À travers un dialogue entre critique artistique et journal intime, Yannick Mercoyrol propose une lecture vivante de l'œuvre de Calder.

En consacrant un ouvrage à Alexandre Calder, l’écrivain et commissaire d’exposition Yannick Mercoyrol n’entend pas répéter les considérations éculées sur son œuvre. Il propose bien plutôt un « pas de deux » — expression qui donne son titre à l’ouvrage — offrant un portrait incarné de l’artiste. Il s’agit en effet de croiser la voix du critique avec celle de l’épouse de Calder, Louisa James, sur la base du journal de vie qu’elle a rédigé — qualifié ici de « foutraque » (sic). Ce dialogue permet de restituer la vitalité de l’œuvre et de la présenter dans son mouvement même de création.

Il ne s’agit pas de la même entreprise que de s’atteler à décrire indéfiniment l’artiste lui-même — un homme débonnaire, géant bonhomme et rigolard — ou de se concentrer sur ses œuvres. De fait, Calder est « indifférent à toute stature de maître, peu expansif, mais très sociable, pas foncièrement engagé ni théoricien dans l’âme » ; « il n’occupe aucune position de surplomb ni de glorieuse marginalité ». L’auteur remarque d’ailleurs, à propos de « l’homme », qu’il n’existe pas de biographie de Calder et que, même dans les films qui lui sont consacrés, il ne se passe rien.

Ce constat peut toutefois recevoir une autre interprétation, que l’auteur précise également : Calder aurait choisi de se tenir à distance du monde afin de laisser toute la place à ses œuvres, les affranchissant ainsi de l’ego de l’artiste et de toute référence à une réalité quelconque. Une anecdote rapportée par Louisa James éclaire ce point. Lors d’un tournage, Calder est filmé en train de déjeuner ; l’équipe, déconcertée, cherche l’artiste au travail plutôt que l’homme. C’est finalement à Calder que cela donner raison, puisqu’il donne à voir l’homme lui-même.
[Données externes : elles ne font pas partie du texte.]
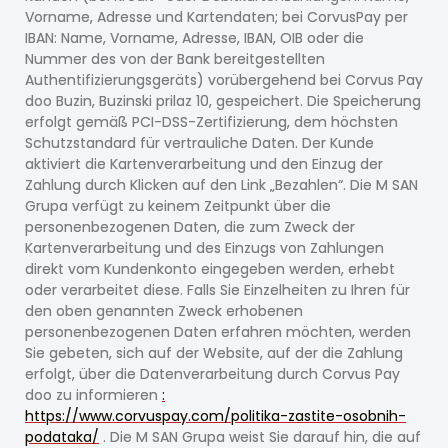
Vorname, Adresse und Kartendaten; bei CorvusPay per
IBAN: Name, Vorname, Adresse, IBAN, OIB oder die
Nummer des von der Bank bereitgestellten
Authentifizierungsgeräts) vorübergehend bei Corvus Pay
doo Buzin, Buzinski prilaz 10, gespeichert. Die Speicherung
erfolgt gemäß PCI-DSS-Zertifizierung, dem höchsten
Schutzstandard für vertrauliche Daten. Der Kunde
aktiviert die Kartenverarbeitung und den Einzug der
Zahlung durch Klicken auf den Link „Bezahlen“. Die M SAN
Grupa verfügt zu keinem Zeitpunkt über die
personenbezogenen Daten, die zum Zweck der
Kartenverarbeitung und des Einzugs von Zahlungen
direkt vom Kundenkonto eingegeben werden, erhebt
oder verarbeitet diese. Falls Sie Einzelheiten zu Ihren für
den oben genannten Zweck erhobenen
personenbezogenen Daten erfahren möchten, werden
Sie gebeten, sich auf der Website, auf der die Zahlung
erfolgt, über die Datenverarbeitung durch Corvus Pay
doo zu informieren
:
https://www.corvuspay.com/politika-zastite-osobnih-
podataka/
. Die M SAN Grupa weist Sie darauf hin, die auf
C’est ainsi que Calder se défait de la célèbre équation « l’homme et l’œuvre ». Il invite à interroger l’œuvre dans ses tenants et aboutissants, sans se perdre dans des détails biographiques, mais en revenant à ce que signifie une existence enfantine en milieu artiste, puis l’apprentissage de multiples techniques — autant de voies ouvertes vers un devenir artiste, difficile à saisir dans les termes de la vocation et de la création.
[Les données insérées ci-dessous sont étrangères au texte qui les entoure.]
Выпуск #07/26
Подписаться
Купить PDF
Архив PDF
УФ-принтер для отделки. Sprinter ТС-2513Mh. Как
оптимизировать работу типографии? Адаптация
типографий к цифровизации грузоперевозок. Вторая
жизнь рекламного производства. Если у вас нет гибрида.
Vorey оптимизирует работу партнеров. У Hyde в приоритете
L’examen de nombreuses œuvres permet à l’auteur de jouer sur les contrastes propres à la production de Calder : d’un côté, la matérialité indéniable et presque massive des grandes structures installées au cœur des villes ; de l’autre, la grâce aérienne des mobiles et des objets-ballets. De même, le travail du métal — pince à la main, ajustant les plaques les unes aux autres pour trouver le juste rythme — contraste avec la douceur des dessins. S’y ajoute l’idée que Calder pense directement dans et par le métal, composant avant tout en volume.

Mais ce qui émeut tout autant, et permet d’éviter les redites à son sujet, tient à une réflexion introduite par Louisa : après la mort de Calder, ce qui demeure est un vide, que viennent combler non seulement les souvenirs personnels, mais surtout les œuvres elles-mêmes. Celles-ci transforment la durée en instant, retournant le vide de l’absence en une forme de plénitude.

Le propos adopte une progression plutôt chronologique, sans cesser de mettre en lumière des enjeux théoriques décisifs traversant l’œuvre. Les pages consacrées à l’art public accepté par Calder sont particulièrement remarquables : étude des volumes, des formes, des masses posées au sol. La distinction entre mobiles et stabiles fait l’objet d’une attention soutenue. Les relations entre art et sciences, rarement explorées avec autant de précision, sont ici éclairées avec pertinence. L’analyse du regard porté par Jean-Paul Sartre sur la dimension du mouvement est également examinée de près. Enfin, la place du spectateur est pleinement intégrée à la compréhension de cette œuvre.